Tento di aprire gli occhi. Non vedo nulla, per quanto mi sforzi. Mi ci vuole parecchio per capire dove mi trovo: Una buca sotto terra.

Come ci sarò finita qui dentro? Ho sempre odiato gli ipogei bui umidi e freddi. Qui non è umido e nemmeno freddo. Sono immersa nella terra e pian piano affiorano i ricordi. Ieri sera io e Marc, abbiamo litigato di brutto, sono volate parole e schiaffi dati e resi. Ho cominciato io ed ho finito io, uscendo di casa subito dopo, sbattendo con violenza la porta. Marc è rimasto triste e deluso sul divano con Joy che gli leccava la faccia per consolarlo. Lo ricordo perfettamente. Sono andata verso il centro del paese fino alla gelateria di Laura, dove i gelati sono artigianali e biologici. Mi sono concessa un cono doppio di pesca, fragola e limone, i miei preferiti, senza cogliere il sorriso malizioso di Laura. Lei sa benissimo che affogo il dispiacere nel gelato, e mi prepara una grossa coppa di cioccolato e crema da portare a Marc, per fare pace. Sono uscita in strada ed ho percorso pochi metri nella via principale, illuminata da vetrine e lampioni, piena di gente. Per raggiungere la mia casa dovevo immettermi in una stradina buia e stretta, all’inizio della quale vari cartelli indicavano il limite di velocità, e quanto fosse stretta e a senso unico.
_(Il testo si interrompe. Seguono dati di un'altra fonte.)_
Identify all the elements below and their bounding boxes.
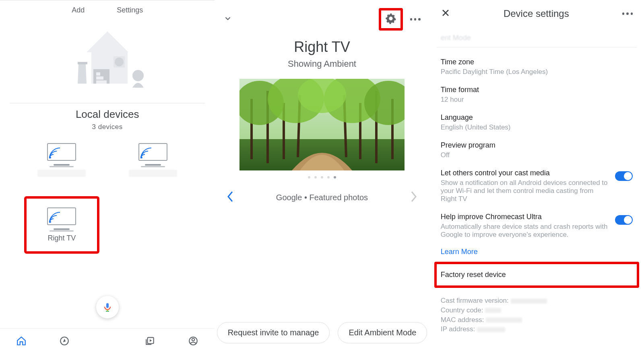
device-grid: Right TV — [0, 131, 215, 262]
device-label: Right TV — [47, 234, 76, 242]
local-devices-count: 3 devices — [0, 123, 215, 131]
dot[interactable] — [314, 176, 317, 179]
device-label-blurred — [37, 170, 86, 177]
device-tile[interactable] — [24, 139, 99, 185]
edit-ambient-button[interactable]: Edit Ambient Mode — [338, 322, 427, 343]
ambient-mode-row-partial: ent Mode — [437, 31, 637, 45]
divider — [437, 47, 637, 47]
svg-point-11 — [50, 157, 51, 158]
setting-value: Pacific Daylight Time (Los Angeles) — [441, 68, 633, 76]
meta-value-blurred — [486, 318, 522, 322]
mic-button[interactable] — [96, 296, 119, 318]
setting-help-improve[interactable]: Help improve Chromecast Ultra Automatica… — [437, 208, 637, 244]
dot[interactable] — [327, 176, 330, 179]
meta-label: Country code: — [441, 306, 483, 314]
learn-more-link[interactable]: Learn More — [437, 244, 637, 257]
setting-title: Time format — [441, 86, 633, 94]
svg-point-13 — [50, 221, 51, 223]
setting-value: English (United States) — [441, 123, 633, 131]
svg-point-3 — [115, 57, 124, 66]
chevron-right-icon — [410, 191, 417, 203]
setting-value: 12 hour — [441, 96, 633, 104]
chevron-left-icon — [227, 191, 234, 203]
account-icon[interactable] — [188, 336, 198, 346]
toggle-help-improve[interactable] — [615, 215, 633, 225]
meta-label: IP address: — [441, 325, 475, 333]
device-settings-button[interactable] — [379, 8, 403, 31]
home-tabs: Add Settings — [0, 0, 215, 20]
close-icon — [441, 8, 450, 18]
device-action-buttons: Request invite to manage Edit Ambient Mo… — [215, 322, 429, 343]
svg-rect-6 — [96, 76, 103, 80]
setting-title: Factory reset device — [441, 271, 633, 279]
setting-timezone[interactable]: Time zone Pacific Daylight Time (Los Ang… — [437, 53, 637, 81]
svg-point-22 — [192, 338, 195, 341]
device-status: Showing Ambient — [215, 59, 429, 69]
setting-timeformat[interactable]: Time format 12 hour — [437, 81, 637, 109]
setting-title: Preview program — [441, 141, 633, 150]
cast-device-icon — [47, 207, 76, 228]
svg-point-10 — [132, 70, 144, 81]
setting-value: Off — [441, 151, 633, 159]
local-devices-heading: Local devices — [0, 108, 215, 121]
setting-value: Show a notification on all Android devic… — [441, 179, 608, 203]
svg-marker-0 — [87, 31, 128, 52]
svg-point-12 — [141, 157, 142, 158]
separator — [10, 103, 205, 103]
dot[interactable] — [321, 176, 323, 179]
device-title: Right TV — [215, 39, 429, 55]
dot-active[interactable] — [334, 176, 336, 179]
tab-settings[interactable]: Settings — [117, 6, 143, 14]
home-illustration — [0, 27, 215, 92]
setting-title: Help improve Chromecast Ultra — [441, 213, 608, 221]
setting-value: Automatically share device stats and cra… — [441, 223, 608, 239]
mic-icon — [103, 302, 112, 312]
setting-preview-program[interactable]: Preview program Off — [437, 136, 637, 164]
collapse-chevron-icon[interactable] — [223, 14, 232, 25]
svg-marker-20 — [150, 339, 152, 342]
cast-device-icon — [138, 143, 167, 164]
svg-rect-14 — [106, 303, 109, 308]
svg-rect-9 — [78, 62, 87, 64]
meta-value-blurred — [511, 299, 547, 304]
bottom-nav — [0, 328, 215, 353]
device-tile[interactable] — [116, 139, 191, 185]
carousel-next[interactable] — [410, 191, 417, 204]
meta-label: Cast firmware version: — [441, 297, 509, 304]
device-meta: Cast firmware version: Country code: MAC… — [437, 293, 637, 334]
svg-rect-7 — [96, 80, 107, 84]
dot[interactable] — [308, 176, 310, 179]
more-menu-icon[interactable] — [410, 18, 421, 21]
more-menu-icon[interactable] — [622, 12, 633, 15]
svg-rect-5 — [96, 72, 100, 76]
cast-device-icon — [47, 143, 76, 164]
carousel-prev[interactable] — [227, 191, 234, 204]
meta-value-blurred — [485, 308, 501, 313]
setting-title: Language — [441, 113, 633, 122]
factory-reset-button[interactable]: Factory reset device — [434, 262, 639, 288]
page-title: Device settings — [504, 8, 569, 19]
request-invite-button[interactable]: Request invite to manage — [217, 322, 330, 343]
meta-value-blurred — [477, 327, 505, 332]
svg-marker-8 — [78, 64, 87, 84]
media-icon[interactable] — [145, 336, 155, 346]
svg-marker-18 — [63, 339, 66, 342]
explore-icon[interactable] — [59, 336, 70, 346]
setting-language[interactable]: Language English (United States) — [437, 109, 637, 136]
toggle-cast-control[interactable] — [615, 171, 633, 181]
gear-icon — [385, 13, 396, 24]
device-tile-right-tv[interactable]: Right TV — [24, 196, 99, 254]
setting-title: Time zone — [441, 58, 633, 66]
ambient-preview-image — [239, 79, 405, 170]
photo-caption: Google • Featured photos — [276, 193, 368, 202]
setting-title: Let others control your cast media — [441, 169, 608, 177]
setting-cast-control[interactable]: Let others control your cast media Show … — [437, 164, 637, 208]
close-button[interactable] — [441, 8, 450, 19]
tab-add[interactable]: Add — [72, 6, 85, 14]
device-label-blurred — [129, 170, 177, 177]
meta-label: MAC address: — [441, 316, 484, 324]
home-icon[interactable] — [16, 336, 27, 346]
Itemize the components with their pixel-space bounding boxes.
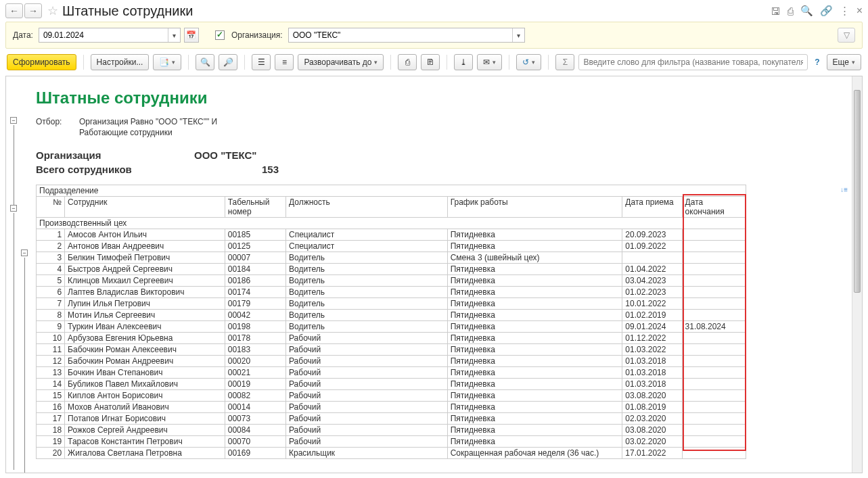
nav-forward-button[interactable]: →	[24, 3, 42, 18]
cell-tabnum: 00198	[225, 321, 285, 333]
send-email-button[interactable]: ✉▾	[477, 54, 502, 70]
table-row[interactable]: 9Туркин Иван Алексеевич00198ВодительПяти…	[37, 321, 746, 333]
cell-num: 12	[37, 356, 65, 367]
cell-position: Красильщик	[286, 448, 448, 459]
table-row[interactable]: 18Рожков Сергей Андреевич00084РабочийПят…	[37, 425, 746, 436]
save-icon[interactable]: 🖫	[771, 5, 781, 17]
table-row[interactable]: 3Белкин Тимофей Петрович00007ВодительСме…	[37, 252, 746, 264]
outline-toggle-3[interactable]: −	[21, 249, 28, 256]
print-preview-button[interactable]: 🖹	[421, 54, 440, 70]
table-row[interactable]: 19Тарасов Константин Петрович00070Рабочи…	[37, 436, 746, 448]
cell-position: Водитель	[286, 321, 448, 333]
cell-tabnum: 00084	[225, 425, 285, 436]
cell-num: 13	[37, 367, 65, 379]
cell-employee: Клинцов Михаил Сергеевич	[65, 275, 225, 287]
settings-button[interactable]: Настройки...	[91, 54, 150, 70]
sum-button[interactable]: Σ	[555, 54, 574, 70]
scrollbar-thumb[interactable]	[854, 90, 861, 293]
cell-tabnum: 00184	[225, 264, 285, 275]
org-dropdown-button[interactable]: ▾	[512, 28, 524, 42]
generate-button[interactable]: Сформировать	[7, 54, 76, 70]
cell-schedule: Смена 3 (швейный цех)	[447, 252, 622, 264]
filter-description: Отбор: Организация Равно "ООО "ТЕКС"" И	[36, 117, 845, 126]
help-button[interactable]: ?	[812, 57, 822, 67]
table-row[interactable]: 17Потапов Игнат Борисович00073РабочийПят…	[37, 413, 746, 425]
find-button[interactable]: 🔍	[196, 54, 214, 70]
org-checkbox[interactable]	[215, 30, 225, 40]
nav-back-button[interactable]: ←	[5, 3, 23, 18]
date-dropdown-button[interactable]: ▾	[168, 28, 180, 42]
outline-toggle-2[interactable]: −	[10, 205, 17, 212]
date-input[interactable]	[39, 28, 168, 42]
cell-position: Специалист	[286, 229, 448, 241]
org-input[interactable]	[289, 28, 512, 42]
cell-employee: Бочкин Иван Степанович	[65, 367, 225, 379]
expand-all-button[interactable]: ≡	[275, 54, 294, 70]
print-icon[interactable]: ⎙	[787, 5, 794, 17]
cell-schedule: Пятидневка	[447, 356, 622, 367]
cell-tabnum: 00020	[225, 356, 285, 367]
link-icon[interactable]: 🔗	[820, 5, 833, 17]
cell-position: Водитель	[286, 298, 448, 310]
report-scroll[interactable]: − − − Штатные сотрудники Отбор: Организа…	[6, 76, 852, 473]
cell-employee: Арбузова Евгения Юрьевна	[65, 333, 225, 344]
table-row[interactable]: 10Арбузова Евгения Юрьевна00178РабочийПя…	[37, 333, 746, 344]
printer-icon: ⎙	[405, 57, 410, 67]
calendar-button[interactable]: 📅	[184, 28, 199, 43]
cell-tabnum: 00125	[225, 241, 285, 252]
cell-hire-date: 01.12.2022	[622, 333, 682, 344]
table-row[interactable]: 2Антонов Иван Андреевич00125СпециалистПя…	[37, 241, 746, 252]
cell-tabnum: 00186	[225, 275, 285, 287]
preview-icon[interactable]: 🔍	[800, 5, 813, 17]
cell-position: Рабочий	[286, 333, 448, 344]
collapse-all-button[interactable]: ☰	[252, 54, 271, 70]
col-num: №	[37, 197, 65, 218]
cell-tabnum: 00073	[225, 413, 285, 425]
table-row[interactable]: 20Жигалова Светлана Петровна00169Красиль…	[37, 448, 746, 459]
table-row[interactable]: 5Клинцов Михаил Сергеевич00186ВодительПя…	[37, 275, 746, 287]
cell-num: 18	[37, 425, 65, 436]
table-row[interactable]: 4Быстров Андрей Сергеевич00184ВодительПя…	[37, 264, 746, 275]
cell-position: Водитель	[286, 287, 448, 298]
filter-funnel-button[interactable]: ▽	[838, 28, 855, 43]
vertical-scrollbar[interactable]	[852, 76, 862, 473]
favorite-star-icon[interactable]: ☆	[47, 3, 58, 18]
cell-tabnum: 00014	[225, 402, 285, 413]
outline-toggle-1[interactable]: −	[10, 117, 17, 124]
variants-icon: 📑	[159, 57, 169, 67]
cell-tabnum: 00070	[225, 436, 285, 448]
print-button[interactable]: ⎙	[398, 54, 417, 70]
expand-to-button[interactable]: Разворачивать до▾	[298, 54, 384, 70]
cell-schedule: Пятидневка	[447, 402, 622, 413]
summary-org: Организация ООО "ТЕКС"	[36, 149, 845, 161]
refresh-button[interactable]: ↺▾	[516, 54, 541, 70]
table-row[interactable]: 11Бабочкин Роман Алексеевич00183РабочийП…	[37, 344, 746, 356]
cell-position: Рабочий	[286, 356, 448, 367]
kebab-menu-icon[interactable]: ⋮	[840, 5, 850, 17]
more-button[interactable]: Еще▾	[827, 54, 861, 70]
table-row[interactable]: 14Бубликов Павел Михайлович00019РабочийП…	[37, 379, 746, 390]
cell-hire-date: 02.03.2020	[622, 413, 682, 425]
table-row[interactable]: 15Киплов Антон Борисович00082РабочийПяти…	[37, 390, 746, 402]
table-row[interactable]: 6Лаптев Владислав Викторович00174Водител…	[37, 287, 746, 298]
sigma-icon: Σ	[563, 57, 568, 67]
cell-num: 11	[37, 344, 65, 356]
table-row[interactable]: 8Мотин Илья Сергеевич00042ВодительПятидн…	[37, 310, 746, 321]
table-row[interactable]: 1Амосов Антон Ильич00185СпециалистПятидн…	[37, 229, 746, 241]
org-label: Организация:	[231, 30, 283, 40]
close-icon[interactable]: ×	[856, 5, 863, 17]
cell-hire-date: 01.02.2023	[622, 287, 682, 298]
cell-num: 9	[37, 321, 65, 333]
save-file-button[interactable]: ⤓	[454, 54, 473, 70]
table-row[interactable]: 7Лупин Илья Петрович00179ВодительПятидне…	[37, 298, 746, 310]
cell-employee: Быстров Андрей Сергеевич	[65, 264, 225, 275]
report-content: − − − Штатные сотрудники Отбор: Организа…	[6, 76, 852, 466]
find-next-button[interactable]: 🔎	[219, 54, 237, 70]
table-row[interactable]: 12Бабочкин Роман Андреевич00020РабочийПя…	[37, 356, 746, 367]
table-row[interactable]: 16Мохов Анатолий Иванович00014РабочийПят…	[37, 402, 746, 413]
search-input[interactable]	[578, 54, 808, 70]
cell-position: Водитель	[286, 252, 448, 264]
table-row[interactable]: 13Бочкин Иван Степанович00021РабочийПяти…	[37, 367, 746, 379]
variants-button[interactable]: 📑▾	[153, 54, 181, 70]
cell-num: 3	[37, 252, 65, 264]
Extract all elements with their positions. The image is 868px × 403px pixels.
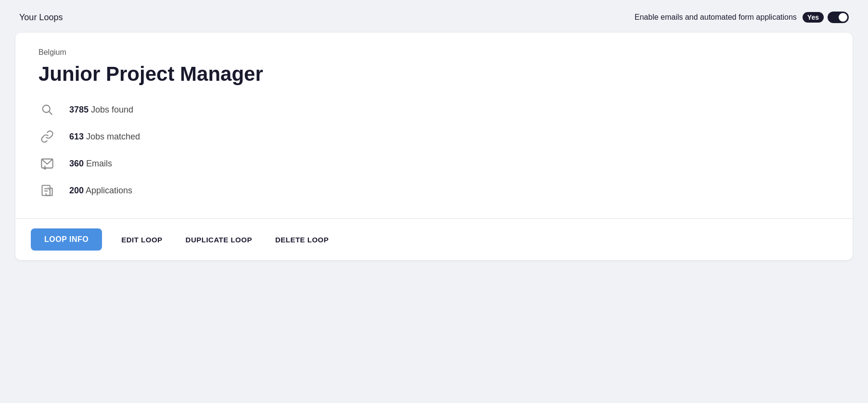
stat-applications-text: 200 Applications [69,186,132,196]
stat-jobs-matched: 613 Jobs matched [38,128,830,145]
top-bar: Your Loops Enable emails and automated f… [15,12,853,33]
link-icon [38,128,56,145]
stat-emails-text: 360 Emails [69,159,112,169]
stat-applications-label: Applications [86,186,132,195]
page-wrapper: Your Loops Enable emails and automated f… [0,0,868,403]
toggle-label: Enable emails and automated form applica… [635,13,797,22]
delete-loop-button[interactable]: DELETE LOOP [271,229,332,251]
duplicate-loop-button[interactable]: DUPLICATE LOOP [182,229,256,251]
email-icon [38,155,56,172]
stat-emails-label: Emails [86,159,112,168]
toggle-badge: Yes [803,12,824,23]
stat-jobs-matched-text: 613 Jobs matched [69,132,140,142]
stats-list: 3785 Jobs found 613 Jobs matched [38,101,830,199]
application-icon [38,182,56,199]
link-svg [40,130,54,143]
stat-jobs-found-text: 3785 Jobs found [69,105,133,115]
loop-info-button[interactable]: LOOP INFO [31,228,102,251]
stat-emails-count: 360 [69,159,84,168]
card-title: Junior Project Manager [38,63,830,86]
stat-applications-count: 200 [69,186,84,195]
stat-jobs-matched-label: Jobs matched [86,132,140,141]
search-svg [40,103,54,116]
stat-jobs-matched-count: 613 [69,132,84,141]
email-svg [40,157,54,170]
stat-jobs-found-label: Jobs found [91,105,133,114]
page-title: Your Loops [19,13,63,23]
toggle-container[interactable]: Yes [803,12,849,23]
stat-jobs-found: 3785 Jobs found [38,101,830,118]
svg-point-0 [43,105,50,113]
svg-line-1 [49,112,52,114]
edit-loop-button[interactable]: EDIT LOOP [117,229,166,251]
stat-jobs-found-count: 3785 [69,105,89,114]
header-right: Enable emails and automated form applica… [635,12,849,23]
email-toggle[interactable] [828,12,849,23]
card-body: Belgium Junior Project Manager 3785 Jobs… [15,33,853,218]
card-footer: LOOP INFO EDIT LOOP DUPLICATE LOOP DELET… [15,218,853,260]
card-region: Belgium [38,48,830,57]
application-svg [40,184,54,197]
stat-applications: 200 Applications [38,182,830,199]
stat-emails: 360 Emails [38,155,830,172]
search-icon [38,101,56,118]
loop-card: Belgium Junior Project Manager 3785 Jobs… [15,33,853,260]
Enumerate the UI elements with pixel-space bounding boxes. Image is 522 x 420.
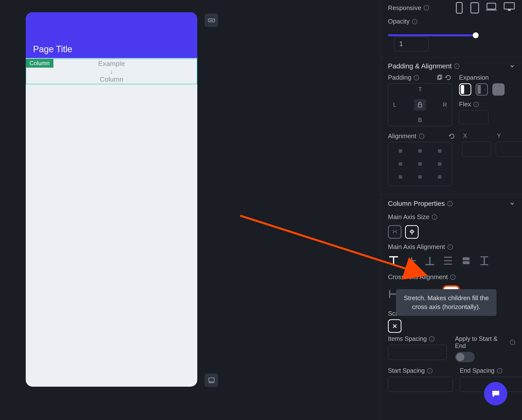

Non pensavo più al litigio con mio marito, ormai era acqua passata. Mangiavo golosamente il mio gelatone enorme gustandolo appieno, quando due fari abbaglianti vennero verso di me “contromano” pensai, e qualcosa di duro mi colpì e mi fece volare in aria e ricadere tra le foglie umide della riva del ruscello. L’auto che mi aveva investita era già lontana, forse l’autista ubriaco non si era nemmeno accorto di avermi investita. Caddi su un terrapieno ad un metro dall’acqua, e rimasi lì senza vita, il gelato sparso su tutto il terreno. Le foglie secche ricoprirono il mio corpo e di me nessuno seppe più nulla.

Quanto tempo è passato? Perchè mi risveglio solo ora immersa nella terra? Il terrore di essere sepolta viva. Devo uscire e lo farò subito.

Mi accorgo che le mie mani sono diventate delle grosse zampe, lunghe con unghie d’acciaio. Sono terrorizzata perché ho paura di quello che sarà il mio aspetto, e intanto scavo, scavo disperatamente. Sento che la terra sopra di me si fa sempre più leggera, dovrei essere alla fine della mia fatica. Ancora poche bracciate ed ecco la luce del sole. Chiudo gli occhi e lascio che i raggi mi avvolgano col loro calore. Tento di uscire tutta dalla buca, ma sembra che il mio corpo non finisca mai. Ancora un piccolo sforzo e sono fuori, anche gli occhi ora funzionano e vedo il paesaggio intorno, una vasta distesa di cespugli fioriti e pieni di spine, uccelli variopinti svolazzano intorno. Solo animali e piante, il resto è sabbia e deserto a perdita d’occhio. Volgo la mia attenzione al mio corpo, sono diventata un dinosauro. Le zampe davanti lunghe, coperte di squame, unghie lunghe cinquanta centimetri. Tutto il corpo coperto da una spessa crosta squamosa, le zampe posteriori stesso di quelle anteriori, lunghe unghie e squame dovunque. Sento sotto al palato due ghiandole velenifere e i miei denti, da predatore, aguzzi e grandi.

Sto impazzendo, o sono impazzita senza possibilità di ritorno.

Mi muovo e la lunga coda colpisce il terreno e i cespugli. La fame mi attanaglia le viscere, quanto tempo sarà dall’ultima volta che ho mangiato? Mesi, anni o secoli, direi millenni. Vedo una preda che fa al caso mio, sferzo il terreno con la lingua e sento l’odore di un roditore a pochi metri da me, ancora pochi passi silenziosi e l’animaletto non si accorge di nulla. La mia lingua scatta veloce, lo afferra e lo cattura, prima che riesca a capire cosa gli succede, lo sto già masticando con voluttà. La fame è fame. Troppo piccolo e troppo magro, ho ancora fame. Devo trovare una preda più grande e adatta a me, non c’è nulla qui intorno. Ad un tratto mi si para davanti una enorme ombra scura, un maschio della mia specie, grande come un palazzo di sette piani. Sarà il mio futuro compagno, il fecondatore delle mie uova e staremo sempre insieme, siamo una specie monogama. Ora capisco tutto: sono morta come donna, mi sono reincarnata in un dinosauro vissuto milioni di anni fa ed ora ho una nuova bellissima vita.

Non venitemi a dire che la reincarnazione non esiste.